26 278
Wijziging van de Wet subsidiëring politieke partijen in verband met politieke partijen die met een gezamenlijke kandidatenlijst aan verkiezingen deelnemen

nr. 7
TWEEDE NOTA VAN WIJZIGING

Ontvangen 26 augustus 1999

Het voorstel van wet wordt als volgt gewijzigd:

Artikel 6, vijfde lid, komt te luiden:

5. De verdeling op grond van het vierde lid van het basisbedrag, bedoeld in het eerste lid, onder b, geldt slechts voor zover de politieke partijen een politiek-wetenschappelijk instituut hebben aangewezen.

Toelichting

Bij nota van wijziging is onder meer geregeld dat politieke partijen die met een gezamenlijke kandidatenlijst deelnemen aan verkiezingen de basisbedragen genoemd in artikel 6 van de Wet subsidiëring politieke partijen moeten delen naar evenredigheid van hun kamerzetels.

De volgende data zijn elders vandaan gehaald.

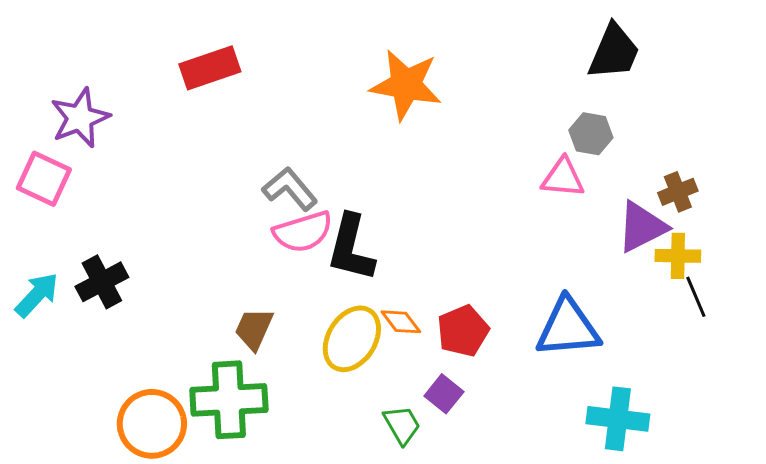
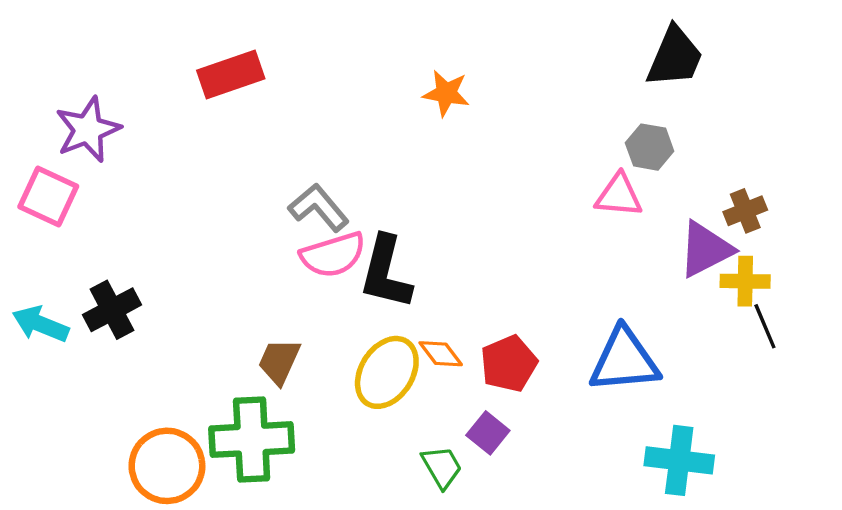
orange star: (406, 85) -> (446, 93), size x0.6
cyan arrow: (37, 295) -> (41, 324), turned -111

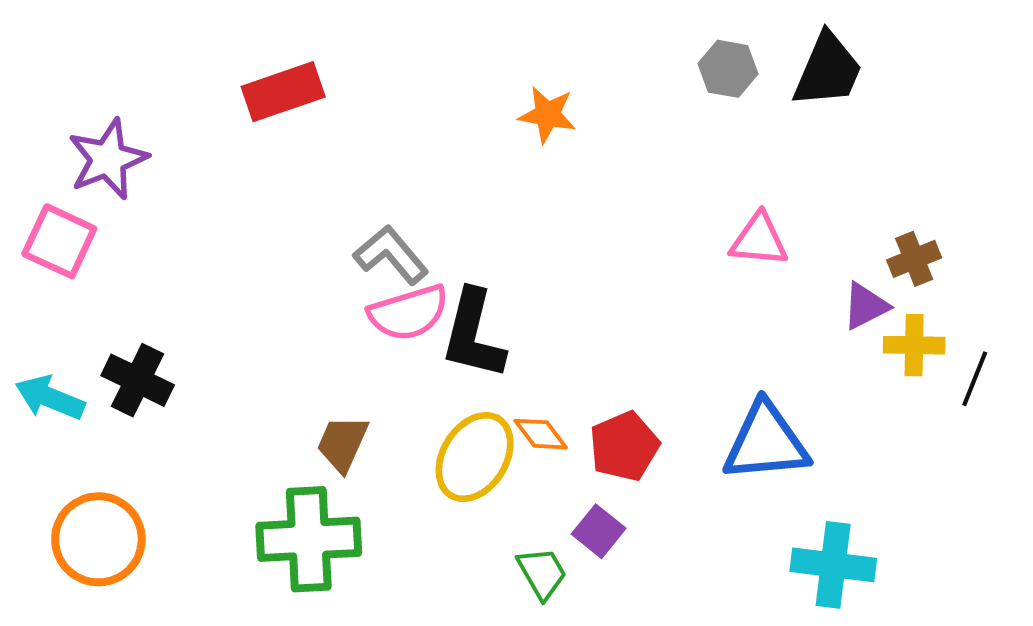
gray hexagon: (650, 147) -> (728, 69), moved
purple triangle: (706, 249) -> (866, 306), size x0.7
black cross: (112, 310) -> (138, 380), turned -36
black line: (765, 326) -> (975, 379), moved, turned 45
orange circle: (167, 466) -> (98, 539), moved

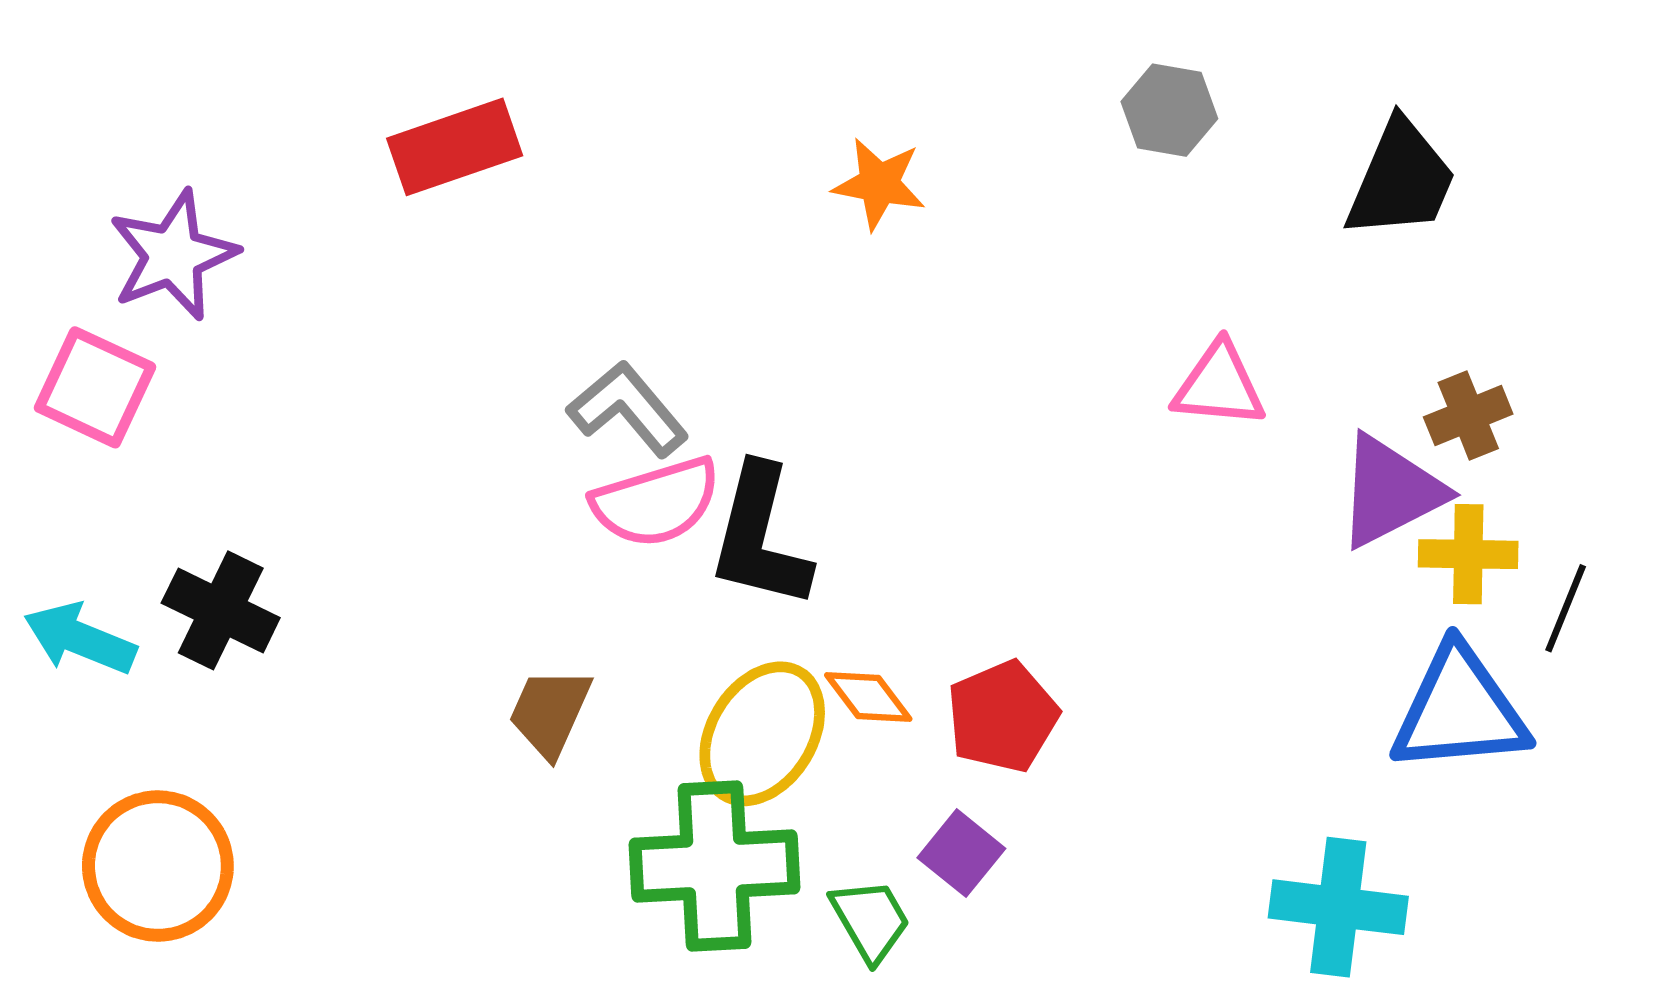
black trapezoid: (828, 70) -> (1401, 179), moved
purple triangle: (866, 306) -> (1390, 491), size x1.5
blue triangle: (766, 442) -> (1460, 710), moved
green cross: (309, 539) -> (714, 866), moved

Doordat in de eerste nota van wijziging onder B in het vijfde lid van artikel 6 niet alleen naar onderdeel b maar ook naar onderdeel c is verwezen van het eerste lid van dat artikel, zou de indruk kunnen ontstaan dat politieke partijen die een politieke jongerenorganisatie hebben aangewezen naast het basisbedrag voor de politieke partij ook een basisbedrag ontvangen voor de door hun aangewezen politieke jongerenorganisatie. Bij deze nota van wijziging wordt deze indruk weggenomen door alleen te verwijzen naar artikel 6, eerste lid, onderdeel b.

In de Wet subsidiëring politieke partijen worden alleen basisbedragen toegekend aan de politieke partij zelf (artikel 6, eerste lid, onder a) en indien de partij een politiek-wetenschappelijk instituut heeft aangewezen aan dat instituut (artikel 6, eerste lid, onder b). Indien de politieke partij een politieke jongerenorganisatie heeft aangewezen ontvangt deze politieke jongerenorganisatie een bedrag per kamerzetel van de politieke partij en een bedrag per lid van de politieke jongerenorganisatie (artikel 6, eerste lid, onder c).

Ter verduidelijking van de verdeling van de basisbedragen over politieke partijen die met een gezamenlijke kandidatenlijst deelnemen aan verkiezingen wordt in de toelichting bij de eerste nota van wijziging ongelukkigerwijs een voorbeeld aangehaald met politieke jongerenorganisaties. Om misverstanden te voorkomen wordt het voorbeeld opnieuw aangehaald maar nu met politiek-wetenschappelijke instituten.

In artikel 6, vijfde lid, wordt bepaald dat het basisbedrag beschikbaar voor politiek-wetenschappelijke instituten slechts naar rato van hun kamerzetels verdeeld hoeft te worden voor zover betrokken partijen ook daadwerkelijk over een dergelijke instelling beschikken. Indien bijvoorbeeld van de drie politieke partijen met een gezamenlijke kandidatenlijst er slechts twee een politiek-wetenschappelijk instituut hebben aangewezen, wordt het voor een politiek-wetenschappelijk instituut beschikbare basisbedrag ook slechts verdeeld over deze twee partijen.